[[ INFORMATION SHOWN, beginning ]]
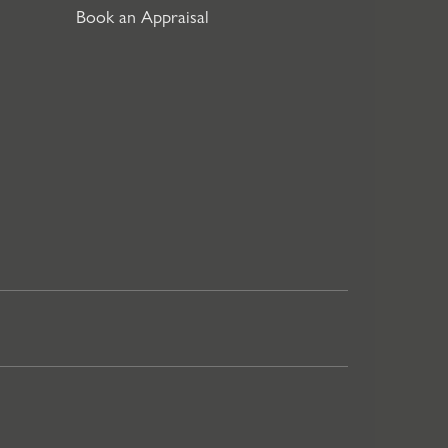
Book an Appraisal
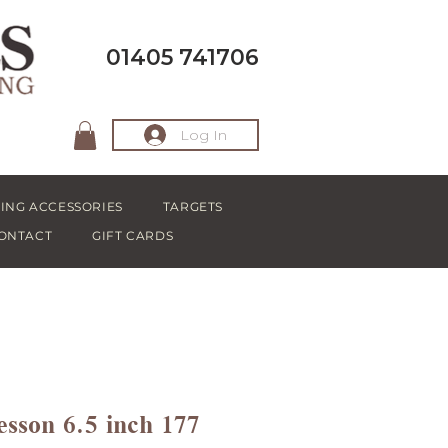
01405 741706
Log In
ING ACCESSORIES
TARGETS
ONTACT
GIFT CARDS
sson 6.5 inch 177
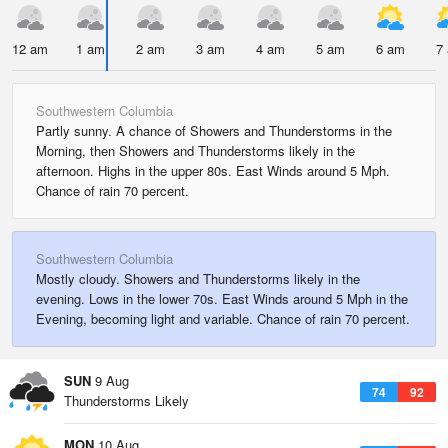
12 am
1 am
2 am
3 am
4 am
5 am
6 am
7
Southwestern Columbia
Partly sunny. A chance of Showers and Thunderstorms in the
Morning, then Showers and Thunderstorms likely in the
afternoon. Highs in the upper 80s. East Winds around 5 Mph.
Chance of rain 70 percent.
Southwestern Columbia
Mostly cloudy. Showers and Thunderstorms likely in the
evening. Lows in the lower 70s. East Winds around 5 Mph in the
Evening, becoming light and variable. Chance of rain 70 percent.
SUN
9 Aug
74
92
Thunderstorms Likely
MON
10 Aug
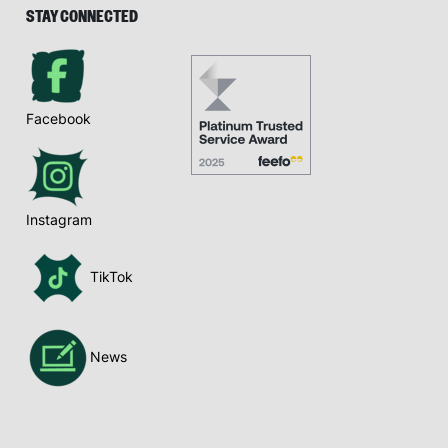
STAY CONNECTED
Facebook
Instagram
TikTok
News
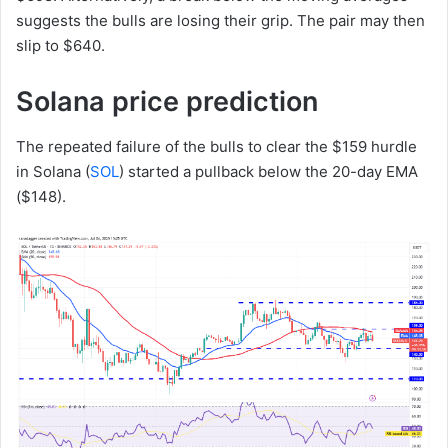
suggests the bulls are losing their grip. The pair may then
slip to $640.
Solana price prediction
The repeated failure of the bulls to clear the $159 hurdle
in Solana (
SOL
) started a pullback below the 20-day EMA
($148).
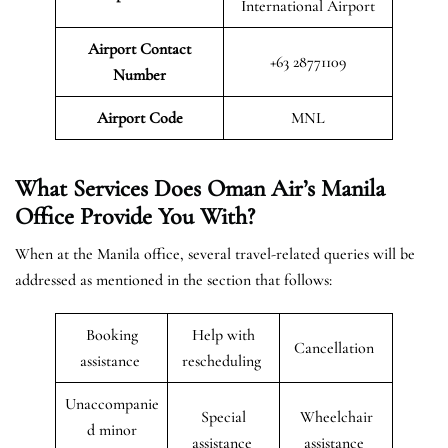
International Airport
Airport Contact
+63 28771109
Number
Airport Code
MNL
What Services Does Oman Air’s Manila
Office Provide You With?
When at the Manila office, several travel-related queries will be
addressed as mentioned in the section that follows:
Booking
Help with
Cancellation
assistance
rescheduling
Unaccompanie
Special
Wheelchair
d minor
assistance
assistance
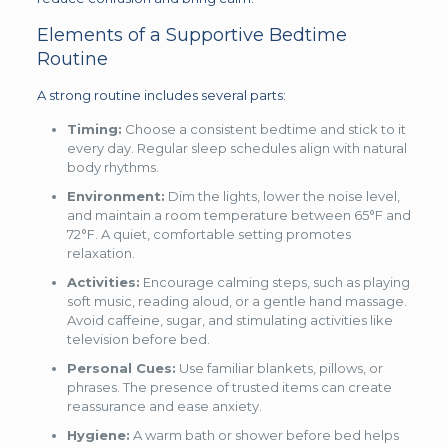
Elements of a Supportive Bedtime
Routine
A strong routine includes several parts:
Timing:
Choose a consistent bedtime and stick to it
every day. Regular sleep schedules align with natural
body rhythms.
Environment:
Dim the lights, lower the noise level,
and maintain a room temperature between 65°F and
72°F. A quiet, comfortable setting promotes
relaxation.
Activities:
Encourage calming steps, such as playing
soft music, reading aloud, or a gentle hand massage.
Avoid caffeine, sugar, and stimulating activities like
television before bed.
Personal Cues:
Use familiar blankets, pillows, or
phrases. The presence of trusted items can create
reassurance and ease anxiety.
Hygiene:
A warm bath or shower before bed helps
[[ INFORMATION SHOWN, end ]]
Send back the entries above exactly. Skip the images.

Book an Appraisal
01405 741706
Log In
ING ACCESSORIES
TARGETS
ONTACT
GIFT CARDS
sson 6.5 inch 177
12 am
1 am
2 am
3 am
4 am
5 am
6 am
7
Southwestern Columbia
Partly sunny. A chance of Showers and Thunderstorms in the
Morning, then Showers and Thunderstorms likely in the
afternoon. Highs in the upper 80s. East Winds around 5 Mph.
Chance of rain 70 percent.
Southwestern Columbia
Mostly cloudy. Showers and Thunderstorms likely in the
evening. Lows in the lower 70s. East Winds around 5 Mph in the
Evening, becoming light and variable. Chance of rain 70 percent.
SUN
9 Aug
74
92
Thunderstorms Likely
MON
10 Aug
STAY CONNECTED
Facebook
Instagram
TikTok
News
suggests the bulls are losing their grip. The pair may then
slip to $640.
Solana price prediction
The repeated failure of the bulls to clear the $159 hurdle
in Solana (
SOL
) started a pullback below the 20-day EMA
($148).
International Airport
Airport Contact
+63 28771109
Number
Airport Code
MNL
What Services Does Oman Air’s Manila
Office Provide You With?
When at the Manila office, several travel-related queries will be
addressed as mentioned in the section that follows:
Booking
Help with
Cancellation
assistance
rescheduling
Unaccompanie
Special
Wheelchair
d minor
assistance
assistance
Elements of a Supportive Bedtime
Routine
A strong routine includes several parts:
Timing:
Choose a consistent bedtime and stick to it
every day. Regular sleep schedules align with natural
body rhythms.
Environment:
Dim the lights, lower the noise level,
and maintain a room temperature between 65°F and
72°F. A quiet, comfortable setting promotes
relaxation.
Activities:
Encourage calming steps, such as playing
soft music, reading aloud, or a gentle hand massage.
Avoid caffeine, sugar, and stimulating activities like
television before bed.
Personal Cues:
Use familiar blankets, pillows, or
phrases. The presence of trusted items can create
reassurance and ease anxiety.
Hygiene:
A warm bath or shower before bed helps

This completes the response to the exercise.